Repository for my final undergraduate project, focused on studying and applying the Retrieval-Augmented Generation paradigm in automating the bibliographic review process in Literature Reviews, with the goal of making research work more efficient.
The official code is saved in 'code - official'.
For the preprocessing part, from data acquisition to the vector store.
-
Metadata Parsing: From the metadata information downloaded from "Base Minerva" in RIS Format (saved in ./metadata_minerva), parse the RIS format to Json format with title, authors, abstract, bibliography pages, keywords, urls, pdf urls, and the id. The parsed data is saved to ./metadata_documents.
-
PDF Retrieval: From the parsed metadata files, retrieves PDF files for the underlying researches and parses them with PyPDF2 reader. For each document the text is joined into one continuous page. All parsed PDF text files are saved to ./parsed_pdf.
-
Text Parsing: The text extract from the PDF can have formatting issues, treated by the parsing step. This step identifies text continuity and end of lines. Also ignores possible header and footer text. Every document is formatted and saved to ./formatted_documents.
-
Paragraph Chunking and Embedding: This part could not be completed with jupyter notebooks because of memory issues. The files are simple python programs divided into 'partial' and 'final'. The partial gets each formatted document and runs the DocumentConstructor from the lib to retrieve the chunks with: max window n-gram size (5), max token total (500), min token total (150) and min difference in size between n-grams (200). This returns the document chunks that will be partially added into partial FAISS vector store 100 by 100. Those partial vector store need to be joined together by the other code. This solved the memory overhead issue. The final faiss vector store will be stored to ./faiss_vector_store.
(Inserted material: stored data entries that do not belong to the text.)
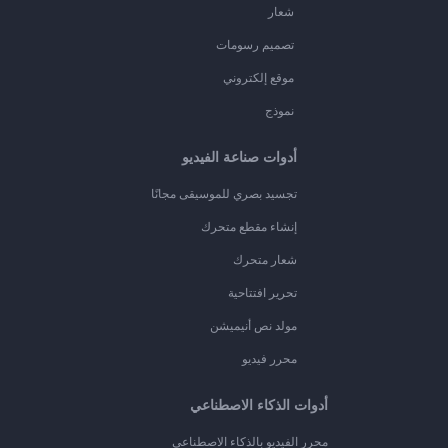
شعار
تصميم رسومات
موقع إلكتروني
نموذج
أدوات صناعة الفيديو
تجسيد بصري للموسيقى مجانًا
إنشاء مقطع متحرك
شعار متحرك
تحرير افتتاحية
مولد نص أنيميشن
محرر فيديو
أدوات الذكاء الاصطناعي
محرر الفيديو بالذكاء الاصطناعي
For the Real Time test of the system:
- Terminal App: Retrieves and runs the search and summarization system real time from the user input.
For the validation part:
-
Preprocessing for the Validation: Retrieves information from all the documents and creates tests to be executed. The tests are saved to be executed without randomness. For each document, the objectives are extracted with an LLM. This will be inputed to the system to validate it. The tests information are stored to ./validation_tests.
-
Validation Tests: The tests are executed with the later information. From the query generated, the retriever and generator are triggered and the results are saved to calculate metrics.
-
Text Parser: From a continuous text string, parses into paragraphs.
-
Document Constructor: Receives a document from ./formatted_documents and creates document chunks for the texts.
-
Retriever: Retrieves from the vector store the top ranked chunks grouped by the original document.
-
Reranker: Reranks a list of grouped documents by relevance to the query.
-
Generator: Generates the summaries for: document summary, document objectives, document conclusions, document relevance to the query.